MATERIAL SUPPLIED.
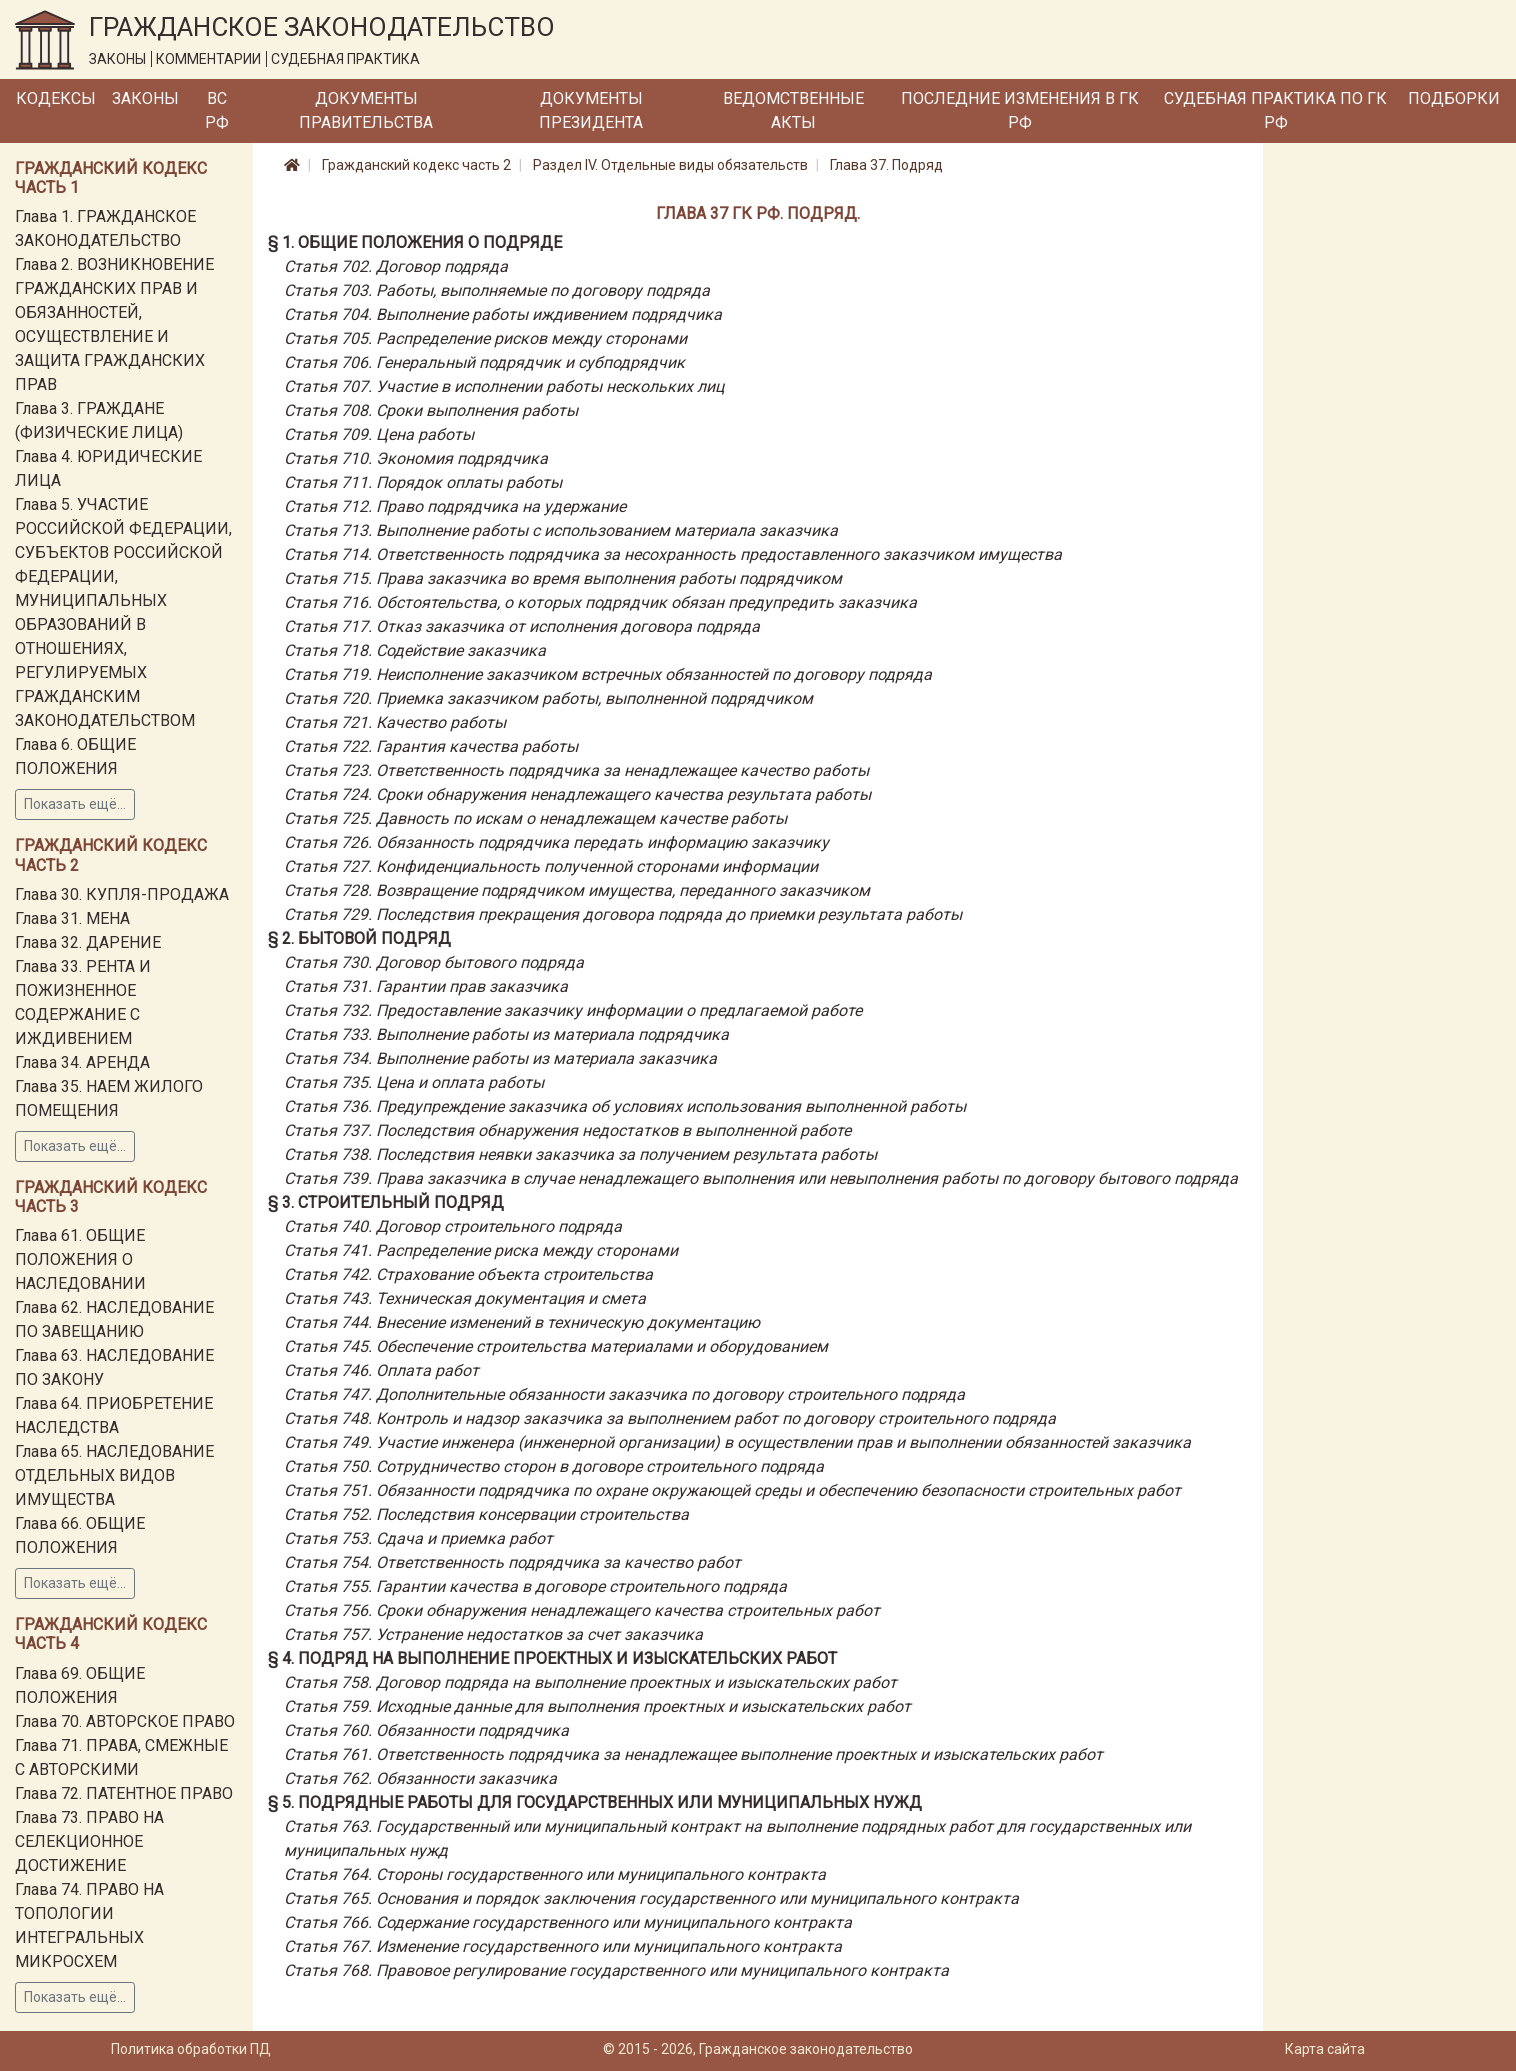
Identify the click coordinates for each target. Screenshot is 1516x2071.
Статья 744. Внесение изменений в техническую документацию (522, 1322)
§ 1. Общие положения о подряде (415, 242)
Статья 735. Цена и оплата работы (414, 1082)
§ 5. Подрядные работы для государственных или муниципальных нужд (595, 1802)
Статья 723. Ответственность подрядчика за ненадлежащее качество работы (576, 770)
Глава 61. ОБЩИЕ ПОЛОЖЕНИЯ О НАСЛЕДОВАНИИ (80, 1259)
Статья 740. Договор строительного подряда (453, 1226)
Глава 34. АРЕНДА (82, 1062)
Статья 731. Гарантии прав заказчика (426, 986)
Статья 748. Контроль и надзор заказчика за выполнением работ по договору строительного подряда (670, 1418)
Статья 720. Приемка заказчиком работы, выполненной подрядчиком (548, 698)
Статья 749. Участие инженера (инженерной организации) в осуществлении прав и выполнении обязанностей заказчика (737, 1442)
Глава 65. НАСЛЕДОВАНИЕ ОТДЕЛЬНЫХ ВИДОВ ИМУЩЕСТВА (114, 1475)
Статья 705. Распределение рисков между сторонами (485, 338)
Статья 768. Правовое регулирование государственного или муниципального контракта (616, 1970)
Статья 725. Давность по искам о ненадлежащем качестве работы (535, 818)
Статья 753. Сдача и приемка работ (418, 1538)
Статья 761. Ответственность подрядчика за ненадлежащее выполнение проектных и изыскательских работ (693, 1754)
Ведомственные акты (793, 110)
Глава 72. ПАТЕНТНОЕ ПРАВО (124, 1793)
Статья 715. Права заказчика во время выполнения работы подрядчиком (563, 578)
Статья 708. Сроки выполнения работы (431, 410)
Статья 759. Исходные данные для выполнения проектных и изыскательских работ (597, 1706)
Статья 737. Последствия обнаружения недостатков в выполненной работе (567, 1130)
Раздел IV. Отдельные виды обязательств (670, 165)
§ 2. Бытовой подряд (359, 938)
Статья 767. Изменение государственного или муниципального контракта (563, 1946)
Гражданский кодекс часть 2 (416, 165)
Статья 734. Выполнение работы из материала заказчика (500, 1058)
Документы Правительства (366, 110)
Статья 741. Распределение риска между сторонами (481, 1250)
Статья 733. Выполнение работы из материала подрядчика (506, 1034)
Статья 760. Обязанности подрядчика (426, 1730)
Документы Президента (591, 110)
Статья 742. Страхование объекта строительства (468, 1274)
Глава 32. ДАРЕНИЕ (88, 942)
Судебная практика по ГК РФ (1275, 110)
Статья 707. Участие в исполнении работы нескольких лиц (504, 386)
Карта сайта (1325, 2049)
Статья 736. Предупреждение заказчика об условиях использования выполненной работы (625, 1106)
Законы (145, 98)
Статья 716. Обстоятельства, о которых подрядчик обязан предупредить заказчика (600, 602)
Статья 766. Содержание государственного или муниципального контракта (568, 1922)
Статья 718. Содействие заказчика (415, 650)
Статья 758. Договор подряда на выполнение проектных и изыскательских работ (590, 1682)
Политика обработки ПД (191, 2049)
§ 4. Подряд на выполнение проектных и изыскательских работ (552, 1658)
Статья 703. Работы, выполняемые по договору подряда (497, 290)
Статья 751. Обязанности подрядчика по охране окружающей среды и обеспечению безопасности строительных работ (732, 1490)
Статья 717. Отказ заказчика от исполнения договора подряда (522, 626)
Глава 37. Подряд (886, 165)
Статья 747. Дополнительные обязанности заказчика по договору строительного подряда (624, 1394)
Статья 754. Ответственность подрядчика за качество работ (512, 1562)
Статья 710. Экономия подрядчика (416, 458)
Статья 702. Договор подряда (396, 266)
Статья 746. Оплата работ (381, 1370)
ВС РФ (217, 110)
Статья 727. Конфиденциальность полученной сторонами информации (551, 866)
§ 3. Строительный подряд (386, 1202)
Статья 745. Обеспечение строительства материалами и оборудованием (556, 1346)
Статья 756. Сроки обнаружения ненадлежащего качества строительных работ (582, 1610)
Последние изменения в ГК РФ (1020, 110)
--
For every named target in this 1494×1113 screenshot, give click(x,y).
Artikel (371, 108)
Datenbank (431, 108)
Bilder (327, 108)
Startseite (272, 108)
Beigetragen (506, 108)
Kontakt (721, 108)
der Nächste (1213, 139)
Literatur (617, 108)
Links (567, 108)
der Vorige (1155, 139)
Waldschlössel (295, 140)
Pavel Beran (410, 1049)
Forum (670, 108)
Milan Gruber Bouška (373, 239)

WHAT IS BEING ASKED.
Above are the entries. Copy exactly the part that opens with the line containing "Identify the click" and closes with the line containing "нужд (595, 1802)", and no more.

TASK SOLUTION.
Identify the click coordinates for each target. Screenshot is 1516x2071.
Статья 744. Внесение изменений в техническую документацию (522, 1322)
§ 1. Общие положения о подряде (415, 242)
Статья 735. Цена и оплата работы (414, 1082)
§ 5. Подрядные работы для государственных или муниципальных нужд (595, 1802)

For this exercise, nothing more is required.